I’m working this week on something Jon Acuff calls a Finish List. It’s a good-looking cousin to the New Year’s Resolution. And since I have yet to complete a New Year’s Resolution (well, I did pretty well back in 1997), I think I’ll give the Finish List method a shot. I’ll be sharing regularly as I go.

It was a blessed holiday in many ways. Many people braved the holidays without the ones they loved best in this world. For them I am praying and mourning. It helps me know that each person I have in my life–each blessing–is all just on loan from the One I must love most. I must love the Giver more than His gifts. If I don’t manage that, my faith might not survive the loss of one of those gifts. My faith must be stronger than the worst this world has to offer. And so that is my primary goal as I enter the Mayans final year.

Of course I don’t listen to Mayans. You shouldn’t either. Unless they tell you to send me money. In that case, make it out to M-e-l-i-s-s-a. Sometimes the bank looks at me funny when I try to deposit checks with Missy on it. I know, I tell them. It’s a dog’s name. A dead dog’s name. People name their dogs Missy and then those dogs promptly pass this life, leaving a legacy of dog death behind them. And a trail I cannot follow.

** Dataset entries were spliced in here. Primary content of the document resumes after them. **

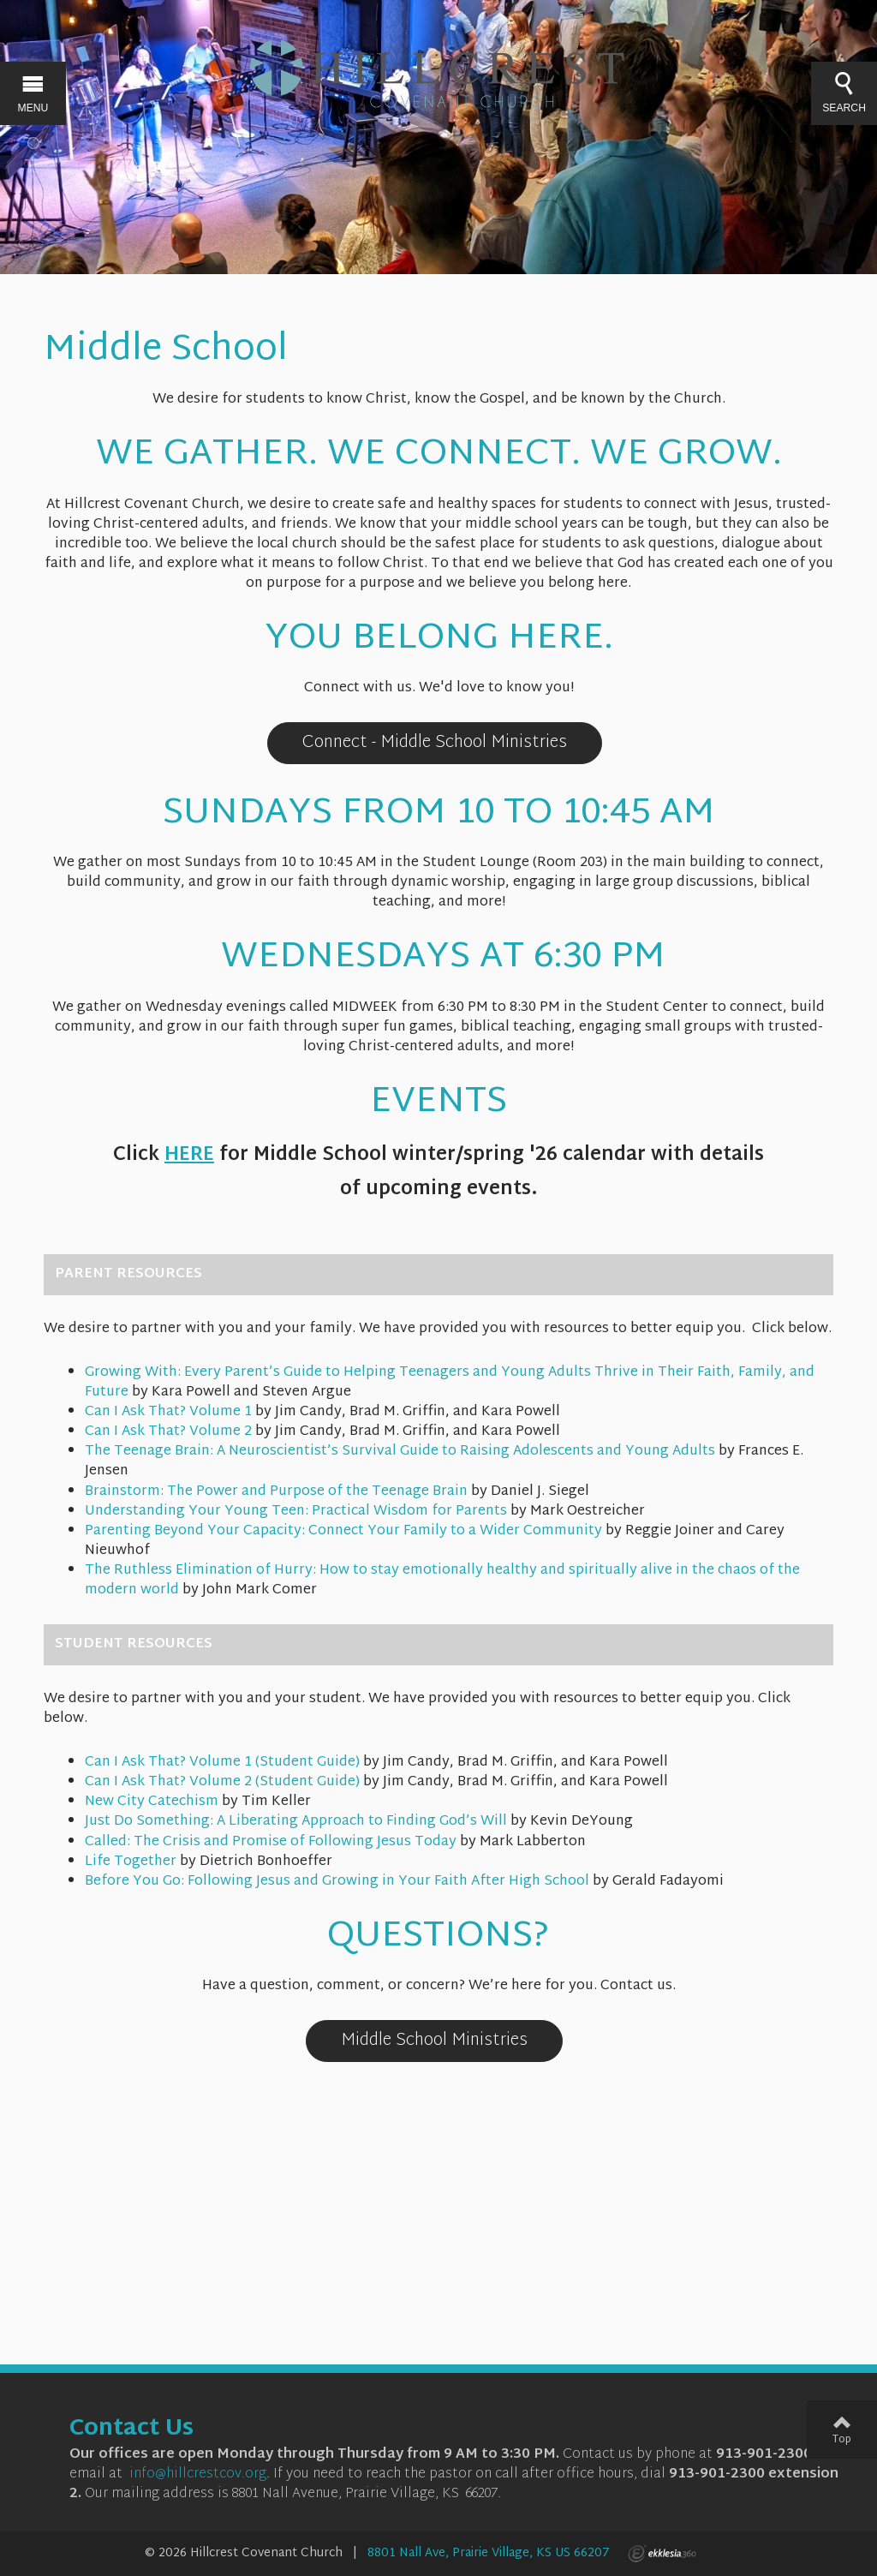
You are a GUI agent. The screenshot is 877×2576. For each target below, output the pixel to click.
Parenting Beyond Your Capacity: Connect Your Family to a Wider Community (343, 1531)
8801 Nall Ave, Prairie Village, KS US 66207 (488, 2553)
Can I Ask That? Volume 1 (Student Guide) (222, 1762)
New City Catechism (151, 1802)
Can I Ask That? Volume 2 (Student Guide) (222, 1782)
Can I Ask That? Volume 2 (168, 1431)
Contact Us (131, 2429)
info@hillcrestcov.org (197, 2474)
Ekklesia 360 (662, 2553)
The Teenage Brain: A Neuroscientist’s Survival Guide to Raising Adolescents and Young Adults (400, 1451)
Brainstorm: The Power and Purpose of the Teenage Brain (276, 1491)
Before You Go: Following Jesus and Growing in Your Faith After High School (337, 1881)
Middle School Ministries (434, 2040)
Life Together (130, 1862)
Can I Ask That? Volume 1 (168, 1412)
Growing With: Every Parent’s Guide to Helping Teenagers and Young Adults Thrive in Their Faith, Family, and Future (449, 1382)
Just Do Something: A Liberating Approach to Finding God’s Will (296, 1821)
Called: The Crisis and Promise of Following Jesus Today (270, 1842)
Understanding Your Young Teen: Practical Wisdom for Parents (296, 1511)
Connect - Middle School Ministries (434, 742)
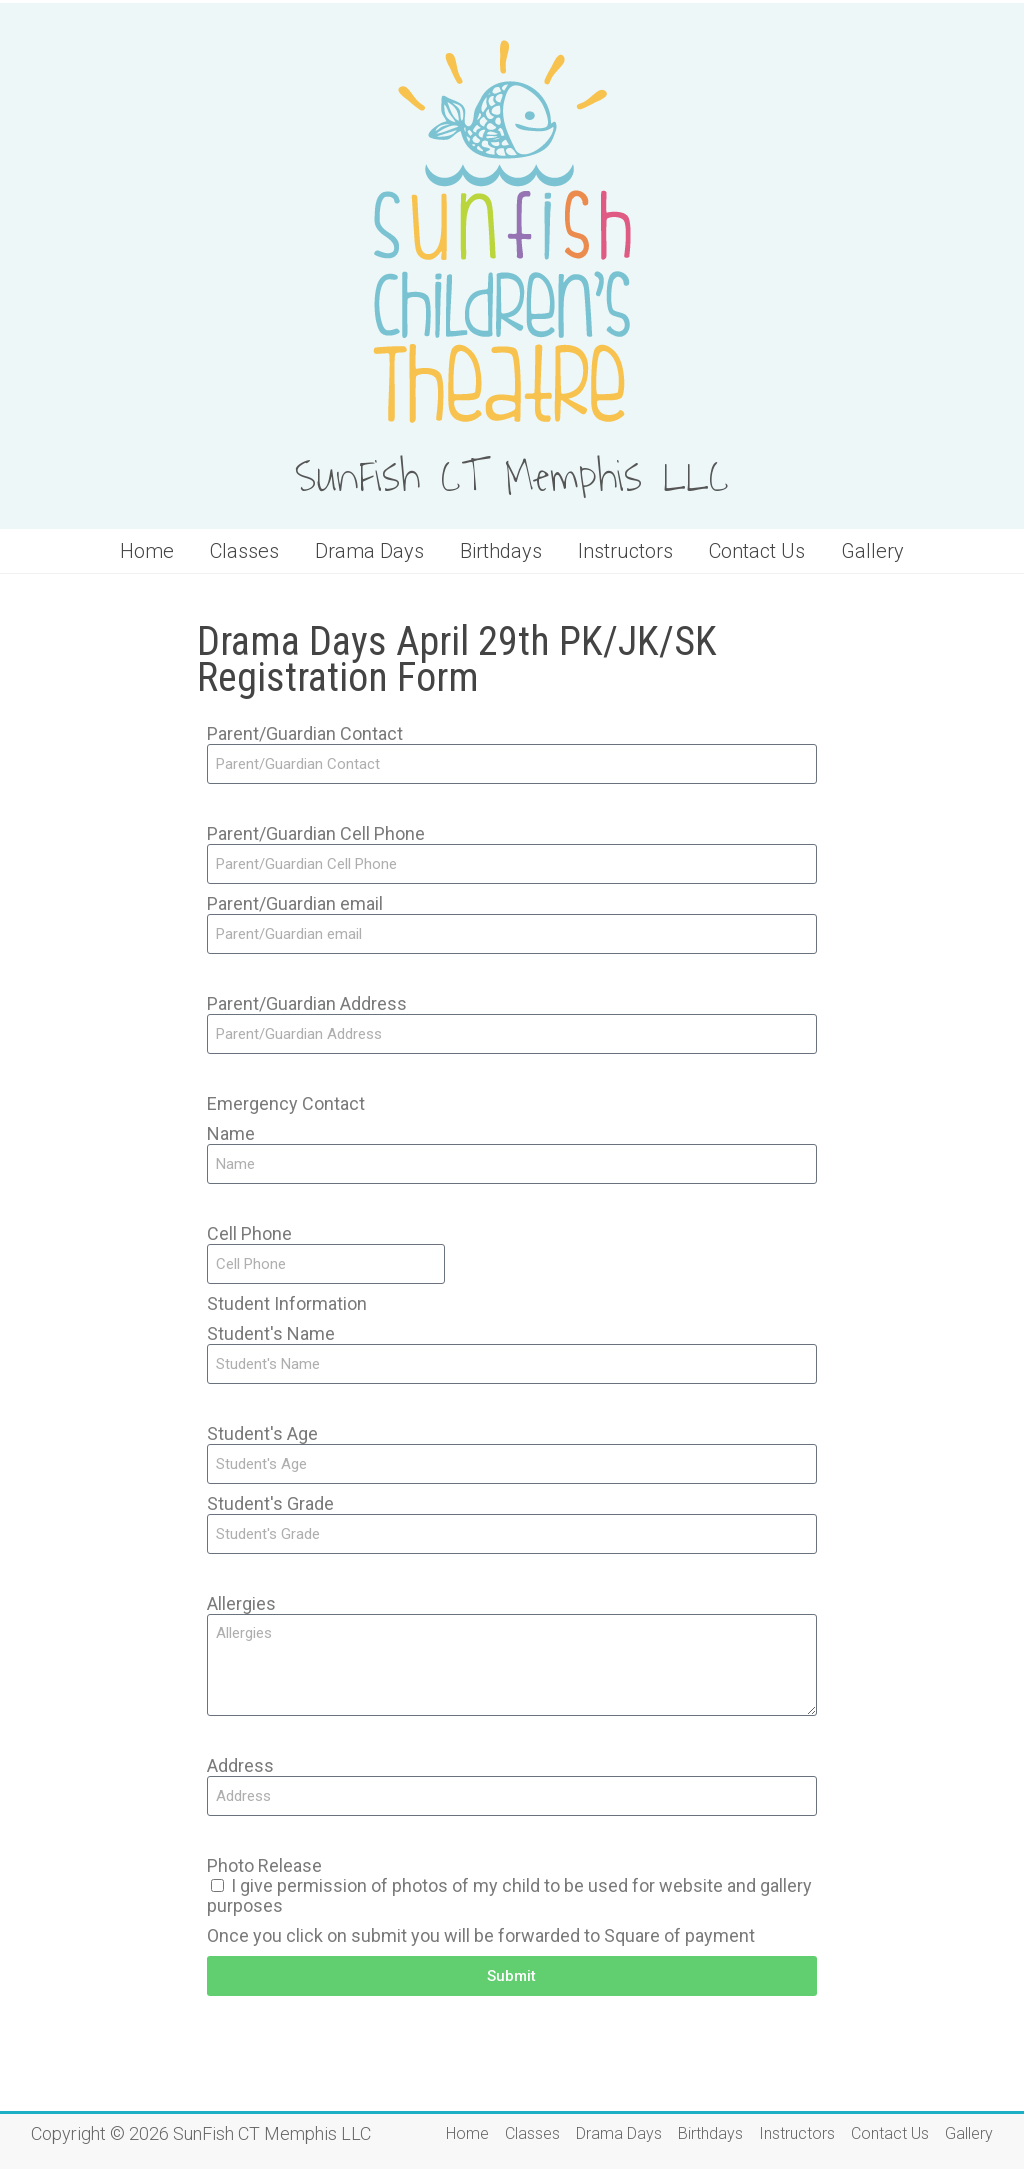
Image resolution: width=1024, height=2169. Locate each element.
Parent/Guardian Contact (305, 734)
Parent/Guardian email (295, 904)
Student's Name (271, 1334)
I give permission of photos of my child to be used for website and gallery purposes (509, 1895)
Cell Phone (249, 1234)
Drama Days (369, 551)
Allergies (241, 1604)
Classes (244, 551)
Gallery (872, 551)
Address (240, 1766)
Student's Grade (270, 1504)
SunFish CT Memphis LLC (512, 478)
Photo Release (264, 1866)
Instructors (625, 551)
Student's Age (262, 1434)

It is clear that I am up too late. I should have gone to a party. Or had one. Or talked to humans. Or just gone to bed.

I watched True Grit and enjoyed it immensely while stalking twin beds on Craigslist.

One more goal for 2012: Be less of a loser. And if I must remain a loser, be less conspicuous about it. Appear winner-ish. Maybe ditch the gym shorts for something a little less elastic.

I will plod forward with discipline. Happy New Year, friends.